Work item:
Retrieve each line that contains the word "elements" from the entries below.

Document layout analysis data
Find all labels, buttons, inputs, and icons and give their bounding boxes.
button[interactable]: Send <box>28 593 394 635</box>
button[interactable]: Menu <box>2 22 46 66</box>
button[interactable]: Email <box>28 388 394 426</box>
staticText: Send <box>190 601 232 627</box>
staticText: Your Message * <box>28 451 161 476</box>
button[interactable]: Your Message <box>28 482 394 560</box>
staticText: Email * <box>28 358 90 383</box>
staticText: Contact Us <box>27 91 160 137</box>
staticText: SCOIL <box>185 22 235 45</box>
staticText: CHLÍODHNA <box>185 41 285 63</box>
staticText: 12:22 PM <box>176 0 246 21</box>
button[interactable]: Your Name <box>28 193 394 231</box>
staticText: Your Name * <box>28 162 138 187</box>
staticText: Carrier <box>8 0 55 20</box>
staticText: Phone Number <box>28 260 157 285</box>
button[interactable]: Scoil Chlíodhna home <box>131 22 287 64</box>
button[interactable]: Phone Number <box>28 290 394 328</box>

---

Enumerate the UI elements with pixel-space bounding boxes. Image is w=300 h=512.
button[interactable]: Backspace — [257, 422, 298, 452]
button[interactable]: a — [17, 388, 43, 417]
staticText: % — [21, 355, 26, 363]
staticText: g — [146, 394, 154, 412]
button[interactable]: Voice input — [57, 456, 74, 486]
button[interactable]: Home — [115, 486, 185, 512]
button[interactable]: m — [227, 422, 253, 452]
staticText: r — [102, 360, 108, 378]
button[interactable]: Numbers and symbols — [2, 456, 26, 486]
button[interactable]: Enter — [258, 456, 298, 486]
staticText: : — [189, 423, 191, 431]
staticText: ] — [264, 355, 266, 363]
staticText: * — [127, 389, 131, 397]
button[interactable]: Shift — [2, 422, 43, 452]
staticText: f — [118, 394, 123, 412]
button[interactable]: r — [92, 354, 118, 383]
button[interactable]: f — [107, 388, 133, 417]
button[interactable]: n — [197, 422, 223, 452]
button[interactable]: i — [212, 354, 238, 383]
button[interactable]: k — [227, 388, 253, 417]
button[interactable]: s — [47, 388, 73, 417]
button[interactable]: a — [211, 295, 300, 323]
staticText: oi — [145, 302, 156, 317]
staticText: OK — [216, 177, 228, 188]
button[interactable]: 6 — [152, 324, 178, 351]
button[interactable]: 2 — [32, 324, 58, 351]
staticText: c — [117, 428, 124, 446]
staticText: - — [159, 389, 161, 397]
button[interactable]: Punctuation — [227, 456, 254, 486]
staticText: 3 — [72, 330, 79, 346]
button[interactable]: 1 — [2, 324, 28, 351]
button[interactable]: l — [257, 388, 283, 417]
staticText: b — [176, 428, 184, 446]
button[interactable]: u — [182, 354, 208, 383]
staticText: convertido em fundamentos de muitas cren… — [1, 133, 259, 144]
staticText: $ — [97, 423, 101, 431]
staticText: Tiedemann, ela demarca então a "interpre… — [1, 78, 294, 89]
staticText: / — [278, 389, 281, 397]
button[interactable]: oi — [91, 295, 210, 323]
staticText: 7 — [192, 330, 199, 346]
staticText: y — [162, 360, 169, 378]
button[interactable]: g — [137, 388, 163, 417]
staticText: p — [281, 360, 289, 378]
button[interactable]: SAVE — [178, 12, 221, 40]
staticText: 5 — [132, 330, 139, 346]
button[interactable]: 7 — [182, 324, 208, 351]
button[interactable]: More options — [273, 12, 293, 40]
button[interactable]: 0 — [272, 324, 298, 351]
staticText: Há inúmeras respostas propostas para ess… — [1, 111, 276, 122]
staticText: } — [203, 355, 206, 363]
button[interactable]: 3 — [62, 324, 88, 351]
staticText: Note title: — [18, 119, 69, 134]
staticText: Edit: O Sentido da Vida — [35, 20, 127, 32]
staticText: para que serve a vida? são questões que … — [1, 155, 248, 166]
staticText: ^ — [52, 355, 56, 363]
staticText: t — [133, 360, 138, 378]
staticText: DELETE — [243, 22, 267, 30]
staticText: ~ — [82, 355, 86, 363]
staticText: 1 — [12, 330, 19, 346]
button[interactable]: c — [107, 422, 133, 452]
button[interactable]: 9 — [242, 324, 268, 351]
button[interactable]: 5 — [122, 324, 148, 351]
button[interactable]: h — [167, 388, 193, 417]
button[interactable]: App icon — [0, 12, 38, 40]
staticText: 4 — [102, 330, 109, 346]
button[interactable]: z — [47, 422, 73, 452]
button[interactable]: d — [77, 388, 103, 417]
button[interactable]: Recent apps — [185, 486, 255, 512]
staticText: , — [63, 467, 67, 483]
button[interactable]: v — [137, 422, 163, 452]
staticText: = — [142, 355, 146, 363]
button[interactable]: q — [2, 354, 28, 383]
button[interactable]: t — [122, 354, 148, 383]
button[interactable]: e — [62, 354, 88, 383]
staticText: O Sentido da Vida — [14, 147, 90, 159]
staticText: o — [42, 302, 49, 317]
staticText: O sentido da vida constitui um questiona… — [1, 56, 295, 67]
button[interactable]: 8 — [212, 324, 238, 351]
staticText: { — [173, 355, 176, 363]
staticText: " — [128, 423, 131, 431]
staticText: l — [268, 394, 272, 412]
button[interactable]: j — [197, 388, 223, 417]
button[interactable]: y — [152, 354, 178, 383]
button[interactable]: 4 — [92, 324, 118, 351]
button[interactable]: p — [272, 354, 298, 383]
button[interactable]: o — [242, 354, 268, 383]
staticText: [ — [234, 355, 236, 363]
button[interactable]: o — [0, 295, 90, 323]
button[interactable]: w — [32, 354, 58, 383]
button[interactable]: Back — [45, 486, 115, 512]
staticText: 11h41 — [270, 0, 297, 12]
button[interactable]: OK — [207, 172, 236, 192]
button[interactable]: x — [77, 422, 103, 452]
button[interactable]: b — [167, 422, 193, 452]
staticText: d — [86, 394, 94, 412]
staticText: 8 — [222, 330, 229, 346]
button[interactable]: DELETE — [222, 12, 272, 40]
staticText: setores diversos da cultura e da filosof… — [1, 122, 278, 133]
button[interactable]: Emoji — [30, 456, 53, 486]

--

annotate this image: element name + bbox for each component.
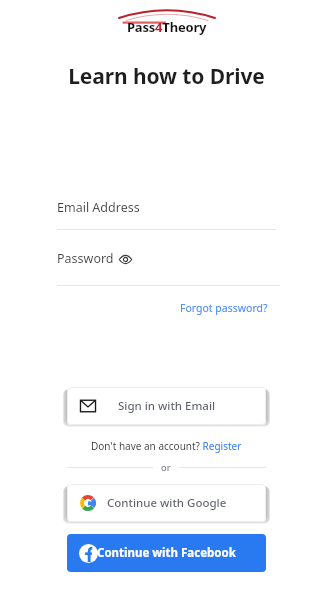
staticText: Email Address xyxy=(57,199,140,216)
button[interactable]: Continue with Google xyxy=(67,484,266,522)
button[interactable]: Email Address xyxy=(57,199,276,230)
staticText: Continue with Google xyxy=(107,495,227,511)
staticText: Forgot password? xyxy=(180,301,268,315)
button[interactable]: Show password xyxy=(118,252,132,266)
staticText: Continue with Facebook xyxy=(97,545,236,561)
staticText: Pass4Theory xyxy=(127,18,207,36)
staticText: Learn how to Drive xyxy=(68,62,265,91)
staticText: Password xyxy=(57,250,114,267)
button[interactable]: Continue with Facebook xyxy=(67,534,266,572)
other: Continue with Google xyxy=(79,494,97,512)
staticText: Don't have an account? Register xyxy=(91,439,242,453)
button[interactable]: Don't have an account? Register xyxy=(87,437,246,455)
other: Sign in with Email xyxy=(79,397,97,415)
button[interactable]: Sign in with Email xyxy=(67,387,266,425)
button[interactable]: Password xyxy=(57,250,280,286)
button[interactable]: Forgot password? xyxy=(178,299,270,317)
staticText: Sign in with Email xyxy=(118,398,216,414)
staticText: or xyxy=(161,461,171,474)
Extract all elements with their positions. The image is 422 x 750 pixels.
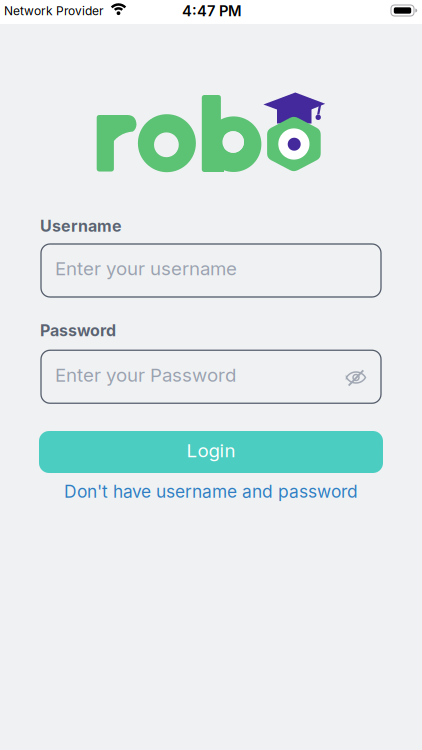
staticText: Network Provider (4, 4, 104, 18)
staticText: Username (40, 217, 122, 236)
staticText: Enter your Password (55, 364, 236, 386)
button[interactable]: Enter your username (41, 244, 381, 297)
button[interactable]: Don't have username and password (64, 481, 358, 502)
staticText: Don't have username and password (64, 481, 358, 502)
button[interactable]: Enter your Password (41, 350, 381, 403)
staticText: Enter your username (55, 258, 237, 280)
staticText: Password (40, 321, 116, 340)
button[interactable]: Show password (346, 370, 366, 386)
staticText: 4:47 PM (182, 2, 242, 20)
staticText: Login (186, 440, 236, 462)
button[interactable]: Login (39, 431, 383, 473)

Response area:
Enumerate the UI elements with pixel-space bounding boxes. Image is w=300 h=512.
Extract all elements with their positions. The image is 422 x 750 pixels.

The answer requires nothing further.